Specialist pension law firm Sacker & Partners found that while half of the trustees surveyed (49 per cent) welcomed these new rules, believing they will reduce the risk of the scams, a similar proportion (47 per cent) said they were unsure what the outcome would be for pension schemes and their members.
These new statutory transfer regulations put the onus on trustees and and pension scheme administrators to protect members from scams, by asking them to assess ‘red flag’ and ‘amber flag’ warnings on transfer requests and then take appropriate action. This could be delaying a transfer request or seeking further information from the member.
Sackers partner James Bingham says: “The new regulations seem to be casing a split reaction in the industry with half of respondents believing they will help reduce the risk of scams, and 47 per cent waiting to see what the reality holds for them and their members.
“As is often the case with new regulations that are rushed in, as these were, there are grey areas that are likely to give rise to increased confusion, conflict, and claims.”
He adds: “One of the most significant challenges that trustees will face are the subjective judgements that they and their administrators will have to make to assess the red and amber flags.

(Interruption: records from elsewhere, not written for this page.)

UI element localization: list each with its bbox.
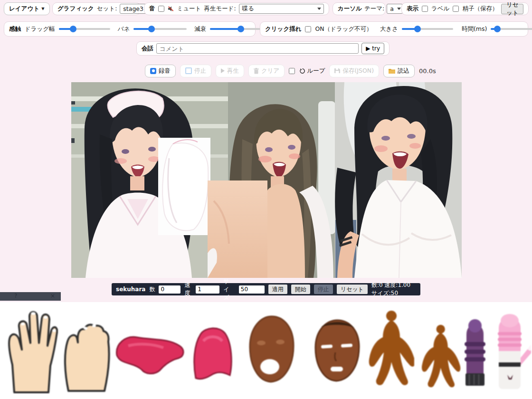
display-reset-button[interactable]: リセット (501, 4, 523, 14)
count-label: 数 (149, 285, 155, 294)
click-shake-group: クリック揺れ ON（ドラッグ不可） 大きさ 時間(ms) (260, 21, 528, 37)
label-checkbox-label: ラベル (431, 5, 449, 13)
layout-button-label: レイアウト ▾ (9, 5, 45, 13)
clear-button[interactable]: クリア (248, 65, 285, 77)
scene-overlay-torso (208, 180, 267, 278)
loop-checkbox[interactable] (289, 68, 295, 74)
stamp-pink-massager[interactable] (489, 311, 531, 393)
drag-width-slider[interactable] (59, 26, 110, 32)
muted-speaker-icon (167, 5, 174, 12)
speed-label: 速度 (184, 281, 192, 297)
comment-input[interactable] (156, 43, 359, 54)
play-mode-select[interactable]: 喋る (239, 4, 324, 14)
cursor-theme-select[interactable]: a (387, 4, 403, 14)
play-button[interactable]: 再生 (216, 65, 244, 77)
click-shake-title: クリック揺れ (265, 25, 301, 33)
spring-slider[interactable] (133, 26, 187, 32)
record-button-label: 録音 (159, 67, 171, 75)
record-button[interactable]: 録音 (145, 65, 176, 77)
stamp-purple-massager[interactable] (462, 315, 488, 389)
stamp-open-hand[interactable] (5, 308, 58, 395)
stamp-grab-hand[interactable] (61, 311, 112, 393)
clear-button-label: クリア (261, 67, 279, 75)
display-group: 表示 ラベル 精子（保存） リセット (401, 2, 529, 15)
save-json-label: 保存(JSON) (342, 67, 374, 75)
start-button[interactable]: 開始 (291, 285, 310, 294)
recorder-row: 録音 停止 再生 クリア ループ (145, 64, 436, 77)
sekuhara-reset-button[interactable]: リセット (337, 285, 368, 294)
damping-label: 減衰 (194, 25, 206, 33)
mute-checkbox[interactable] (158, 6, 164, 12)
stop-button-label: 停止 (194, 67, 206, 75)
chevron-down-icon (317, 8, 321, 10)
loop-icon (299, 68, 305, 74)
floppy-icon (334, 68, 340, 74)
scene-overlay-garment (158, 138, 210, 235)
feel-group: 感触 ドラッグ幅 バネ 減衰 (4, 21, 256, 37)
label-checkbox[interactable] (422, 6, 428, 12)
shake-size-slider[interactable] (402, 26, 453, 32)
size-input[interactable] (239, 285, 265, 294)
conversation-group: 会話 ▶ try (136, 41, 390, 56)
cursor-theme-label: テーマ: (364, 5, 384, 13)
sekuhara-status: 数:0 速度:1.00 サイズ:50 (371, 281, 416, 297)
drag-width-label: ドラッグ幅 (25, 25, 55, 33)
count-input[interactable] (159, 285, 180, 294)
graphics-set-value: stage3 (123, 5, 143, 12)
display-reset-label: リセット (506, 1, 519, 17)
save-json-button[interactable]: 保存(JSON) (329, 65, 379, 77)
shake-time-slider[interactable] (491, 26, 532, 32)
play-icon (221, 68, 225, 73)
stop-icon (185, 67, 192, 74)
stamp-tongue-up[interactable] (189, 322, 236, 383)
speed-input[interactable] (196, 285, 219, 294)
recording-timer: 00.0s (419, 67, 436, 75)
stamp-crouching-figure-large[interactable] (367, 310, 414, 388)
sperm-checkbox-label: 精子（保存） (462, 5, 498, 13)
shake-on-checkbox[interactable] (305, 26, 311, 32)
try-button[interactable]: ▶ try (361, 43, 384, 54)
stamp-crouching-figure-small[interactable] (419, 324, 461, 390)
shake-time-label: 時間(ms) (462, 25, 487, 33)
conversation-title: 会話 (142, 45, 153, 53)
sekuhara-name: sekuhara (116, 286, 145, 293)
chevron-down-icon (397, 8, 401, 10)
apply-button[interactable]: 適用 (268, 285, 287, 294)
stamp-face-open-mouth[interactable] (245, 314, 297, 385)
stamp-palette (0, 302, 532, 399)
folder-icon (389, 68, 395, 74)
display-title: 表示 (407, 5, 418, 13)
stop-button[interactable]: 停止 (180, 65, 211, 77)
shake-on-label: ON（ドラッグ不可） (315, 25, 372, 33)
sekuhara-toolbar: sekuhara 数 速度 サイズ 適用 開始 停止 リセット 数:0 速度:1… (112, 283, 420, 295)
sekuhara-stop-button[interactable]: 停止 (314, 285, 333, 294)
spring-label: バネ (118, 25, 130, 33)
cursor-title: カーソル (338, 5, 362, 13)
mute-label: ミュート (177, 5, 201, 13)
try-button-label: ▶ try (366, 45, 380, 52)
loop-label-wrap: ループ (299, 67, 325, 75)
feel-title: 感触 (9, 25, 21, 33)
layout-button[interactable]: レイアウト ▾ (4, 2, 50, 15)
cursor-theme-value: a (390, 5, 394, 12)
cursor-group: カーソル テーマ: a (332, 2, 386, 15)
sound-group: 音 ミュート 再生モード: 喋る (144, 2, 329, 15)
load-button[interactable]: 読込 (383, 65, 415, 77)
damping-slider[interactable] (210, 26, 263, 32)
shake-size-label: 大きさ (380, 25, 398, 33)
close-icon[interactable]: × (50, 293, 55, 299)
play-mode-label: 再生モード: (204, 5, 236, 13)
record-icon (150, 68, 156, 74)
minimized-panel[interactable]: ? × (0, 292, 61, 301)
stamp-tongue-side[interactable] (112, 327, 187, 380)
scene-image[interactable] (71, 82, 462, 278)
sound-title: 音 (149, 5, 155, 13)
sperm-save-checkbox[interactable] (453, 6, 459, 12)
stamp-face-mask[interactable] (310, 317, 364, 384)
loop-label: ループ (307, 67, 325, 75)
help-icon[interactable]: ? (14, 293, 17, 299)
trash-icon (254, 68, 259, 74)
graphics-group: グラフィック セット: stage3 (52, 2, 141, 15)
graphics-title: グラフィック (57, 5, 94, 13)
graphics-set-label: セット: (97, 5, 117, 13)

These decisions will not always be straightforward, and the disconnect between the general guidance and prescriptive regulations has the potential to make them more challenging.
“Add in the possibility of member dissatisfaction due to delays, requests for evidence and referrals to Money Helper, and claims companies have their perfect storm.”

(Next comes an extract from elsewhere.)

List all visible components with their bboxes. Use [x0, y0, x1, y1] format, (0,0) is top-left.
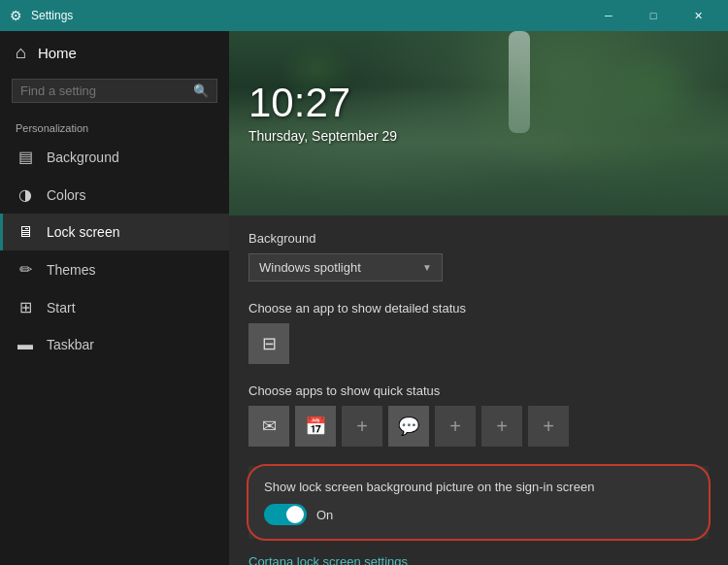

But Bingham says there are steps trustees can take to help them embed these new rules and offer better service to members in the long term. “Managing member expectations through carefully crafted communications and accurately recording and evidencing every decision is critical. Adding in a carefully monitored and accurate ‘clean list’ of receiving schemes will help accelerate the process and mitigate complaints too.” He said research suggested that 67 per cent of respondents were already operating such a list.
He adds: “It’s clear that the onus for the implementation of the new transfer regulations is very much on trustee shoulders, but good decisions and updates to processes will help them navigate the new regime.”